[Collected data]
* * *

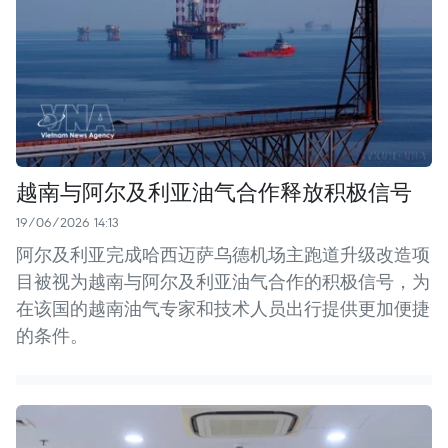
越南与阿尔及利亚油气合作释放积极信号
19/06/2026 14:13
阿尔及利亚完成哈西迈萨乌德机场主跑道升级改造项
目被视为越南与阿尔及利亚油气合作的积极信号，为
在该国的越南油气专家和技术人员出行提供更加便捷
的条件。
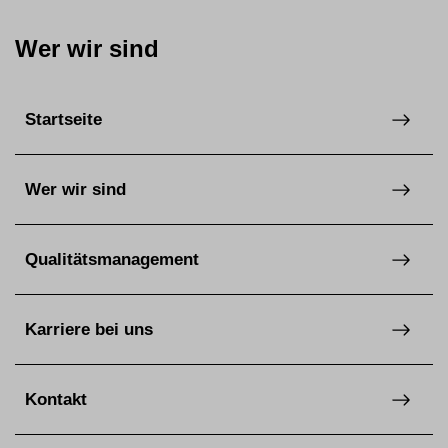
Wer wir sind
Startseite
Wer wir sind
Qualitätsmanagement
Karriere bei uns
Kontakt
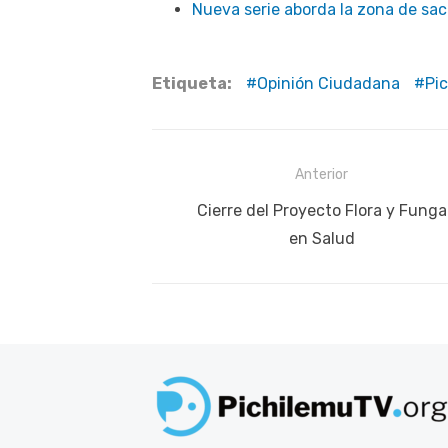
Nueva serie aborda la zona de sacr
Etiqueta:
Opinión Ciudadana
Pi
Navegación
Anterior
de
Publicación
Cierre del Proyecto Flora y Funga
anterior:
en Salud
entradas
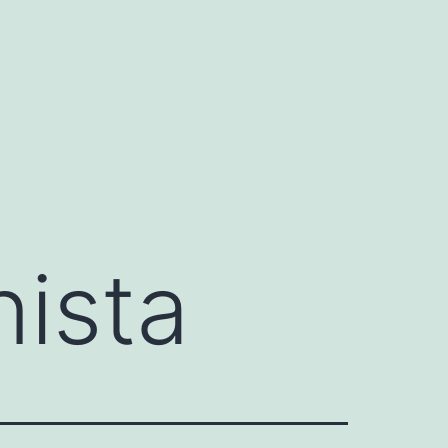
nista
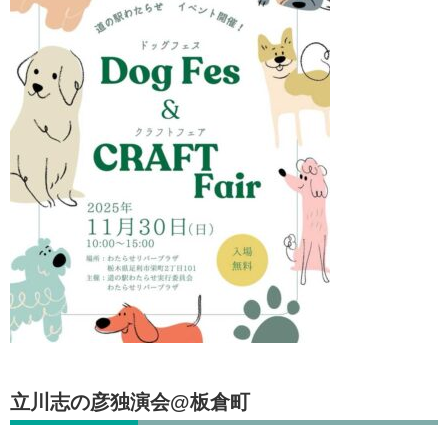
立川志の彦独演会@板倉町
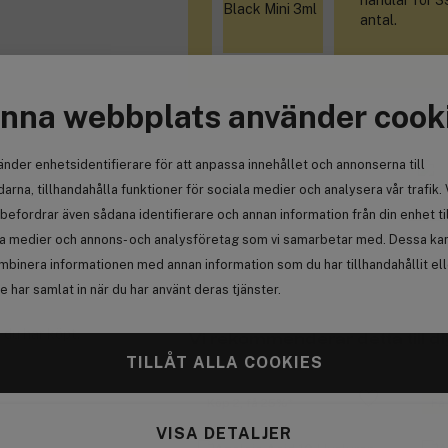
handlar för 
antal.
nna webbplats använder cook
änder enhetsidentifierare för att anpassa innehållet och annonserna till
arna, tillhandahålla funktioner för sociala medier och analysera vår trafik. 
Se al
befordrar även sådana identifierare och annan information från din enhet ti
la medier och annons- och analysföretag som vi samarbetar med. Dessa kan 
mbinera informationen med annan information som du har tillhandahållit el
 har samlat in när du har använt deras tjänster.
 du har köpt.
Vi rekommenderar detta till di
TILLÅT ALLA COOKIES
Köp 2, få 25%
Få
VISA DETALJER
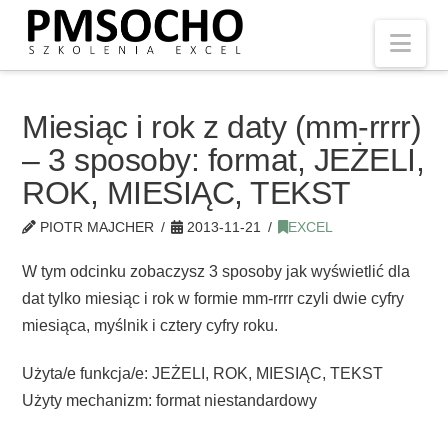
Nav
Miesiąc i rok z daty (mm-rrrr)
– 3 sposoby: format, JEŻELI,
ROK, MIESIĄC, TEKST
PIOTR MAJCHER
2013-11-21
EXCEL
W tym odcinku zobaczysz 3 sposoby jak wyświetlić dla
dat tylko miesiąc i rok w formie mm-rrrr czyli dwie cyfry
miesiąca, myślnik i cztery cyfry roku.
Użyta/e funkcja/e: JEŻELI, ROK, MIESIĄC, TEKST
Użyty mechanizm: format niestandardowy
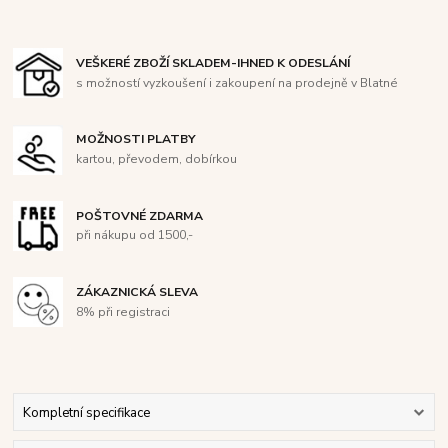
VEŠKERÉ ZBOŽÍ SKLADEM-IHNED K ODESLÁNÍ
s možností vyzkoušení i zakoupení na prodejně v Blatné
MOŽNOSTI PLATBY
kartou, převodem, dobírkou
POŠTOVNÉ ZDARMA
při nákupu od 1500,-
ZÁKAZNICKÁ SLEVA
8% při registraci
Kompletní specifikace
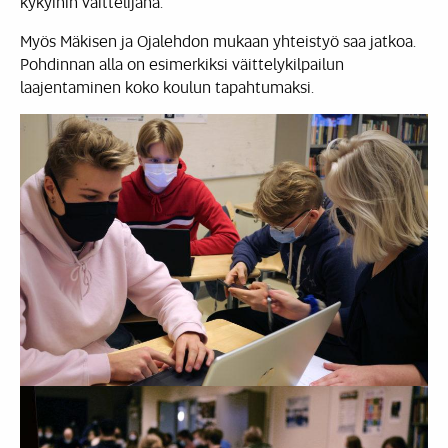
kykyihin väittelijänä.”
Myös Mäkisen ja Ojalehdon mukaan yhteistyö saa jatkoa.
Pohdinnan alla on esimerkiksi väittelykilpailun
laajentaminen koko koulun tapahtumaksi.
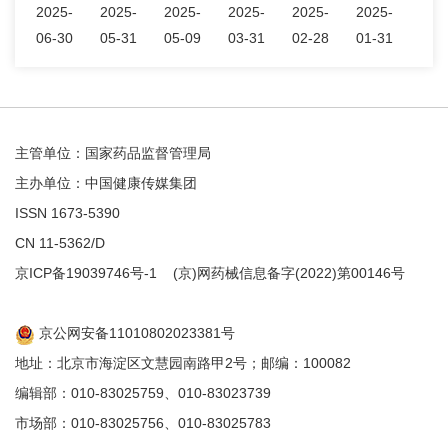
2025-
2025-
2025-
2025-
2025-
2025-
06-30
05-31
05-09
03-31
02-28
01-31
主管单位：国家药品监督管理局
主办单位：中国健康传媒集团
ISSN 1673-5390
CN 11-5362/D
京ICP备19039746号-1
(京)网药械信息备字(2022)第00146号
京公网安备11010802023381号
地址：北京市海淀区文慧园南路甲2号；邮编：100082
编辑部：010-83025759、010-83023739
市场部：010-83025756、010-83025783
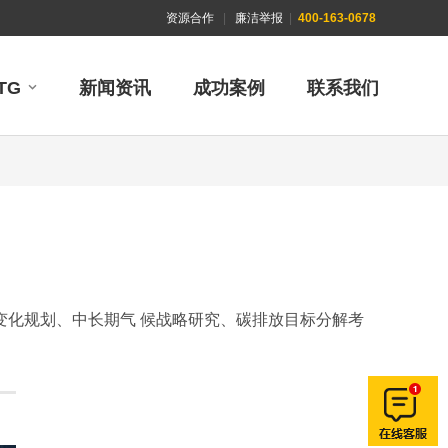
资源合作
|
廉洁举报
|
400-163-0678
TG
新闻资讯
成功案例
联系我们
化规划、中长期气 候战略研究、碳排放目标分解考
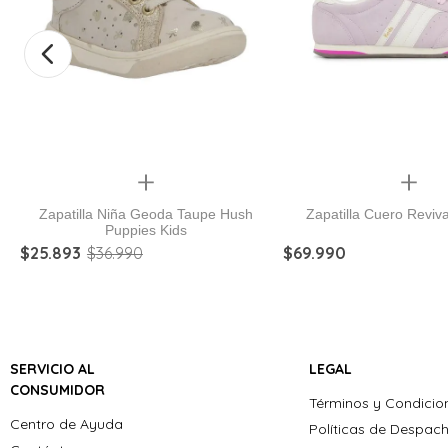
Quickview
Quickview
Zapatilla Niña Geoda Taupe Hush
Zapatilla Cuero Revi
Puppies Kids
$
25
.
893
$
36
.
990
$
69
.
990
SERVICIO AL
LEGAL
CONSUMIDOR
Términos y Condicio
Centro de Ayuda
Políticas de Despac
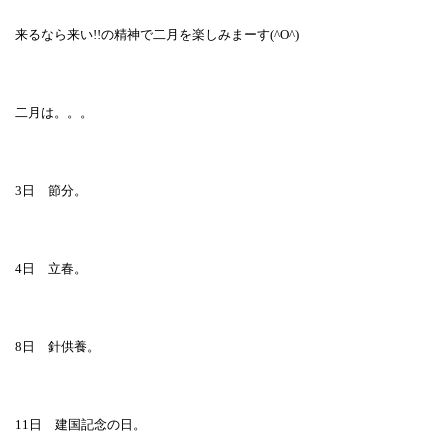
来るなら来い
!!
の精神で二月を楽しみまーす
(^O^)
二月は。。。
3
日 節分。
4
日 立春。
8
日 針供養。
11
日 建国記念の日。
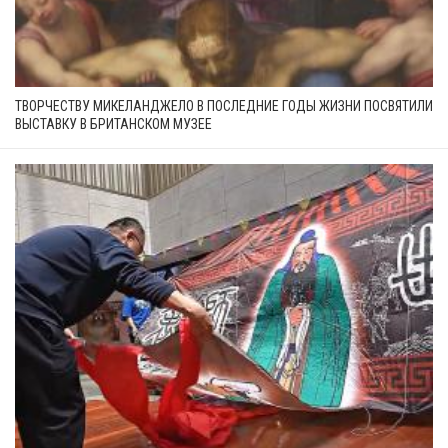
ТВОРЧЕСТВУ МИКЕЛАНДЖЕЛО В ПОСЛЕДНИЕ ГОДЫ ЖИЗНИ ПОСВЯТИЛИ
ВЫСТАВКУ В БРИТАНСКОМ МУЗЕЕ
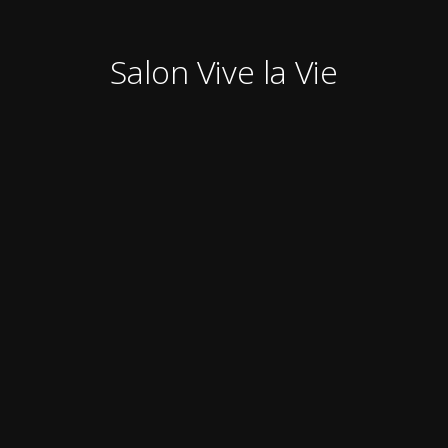
Salon Vive la Vie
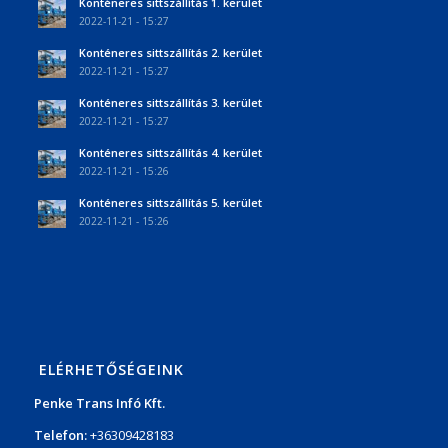
Konténeres sittszállítás 1. kerület
2022-11-21 - 15:27
Konténeres sittszállítás 2. kerület
2022-11-21 - 15:27
Konténeres sittszállítás 3. kerület
2022-11-21 - 15:27
Konténeres sittszállítás 4. kerület
2022-11-21 - 15:26
Konténeres sittszállítás 5. kerület
2022-11-21 - 15:26
ELÉRHETŐSÉGEINK
Penke Trans Infó Kft.
Telefon:
+36309428183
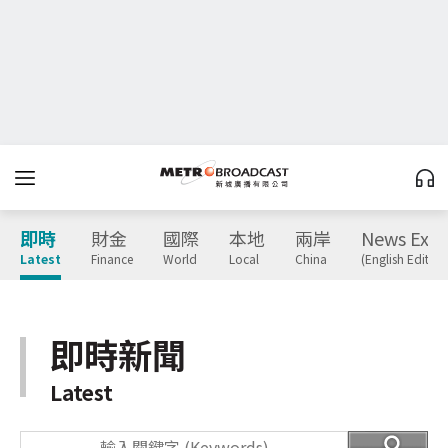
即時
財金
國際
本地
兩岸
News Expr
Latest
Finance
World
Local
China
(English Edition
即時新聞
Latest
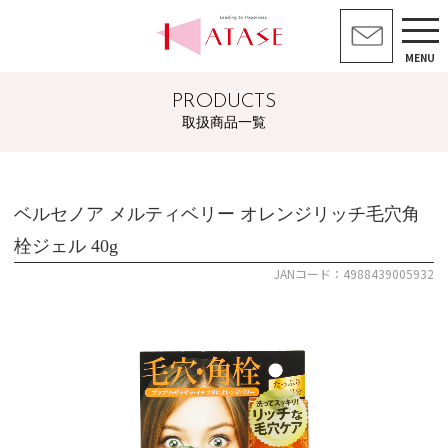
MENU
PRODUCTS
取扱商品一覧
ベルセノア メルティベリー オレンジリッチ毛穴角
栓ジェル 40g
JANコード：4988439005932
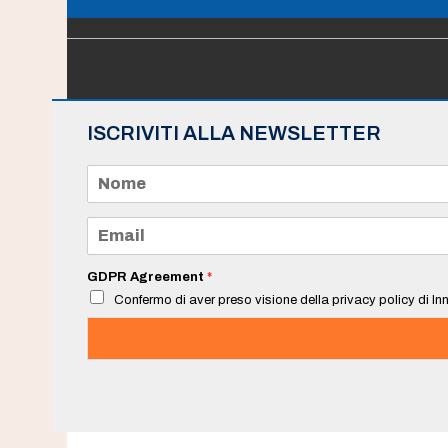
ISCRIVITI ALLA NEWSLETTER
N
o
m
e
E
*
m
a
i
GDPR Agreement
*
l
Confermo di aver preso visione della privacy policy di Inn
*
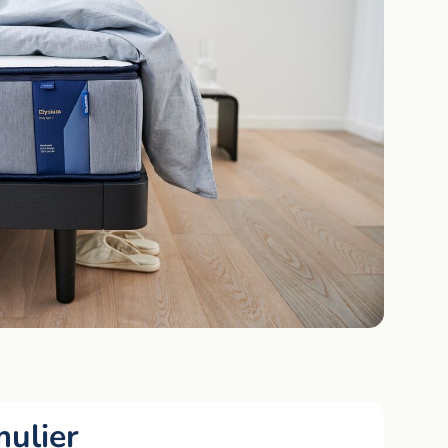
ulier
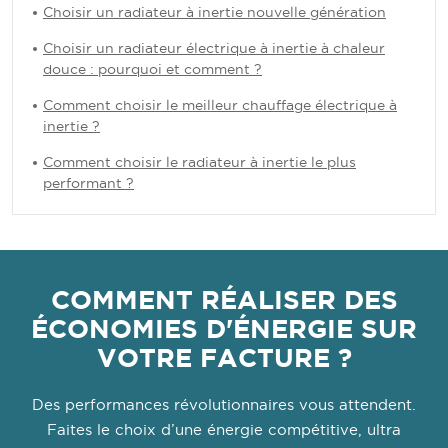
Choisir un radiateur à inertie nouvelle génération
Choisir un radiateur électrique à inertie à chaleur
douce : pourquoi et comment ?
Comment choisir le meilleur chauffage électrique à
inertie ?
Comment choisir le radiateur à inertie le plus
performant ?
COMMENT RÉALISER DES
ÉCONOMIES D'ÉNERGIE SUR
VOTRE FACTURE ?
Des performances révolutionnaires vous attendent.
Faites le choix d’une énergie compétitive, ultra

* * *

§ **Task prompt**
Read the data above and pull out each line that holds the string "inertie".

§ **Result of this exercise**
Choisir un radiateur à inertie nouvelle génération
Choisir un radiateur électrique à inertie à chaleur
inertie ?
Comment choisir le radiateur à inertie le plus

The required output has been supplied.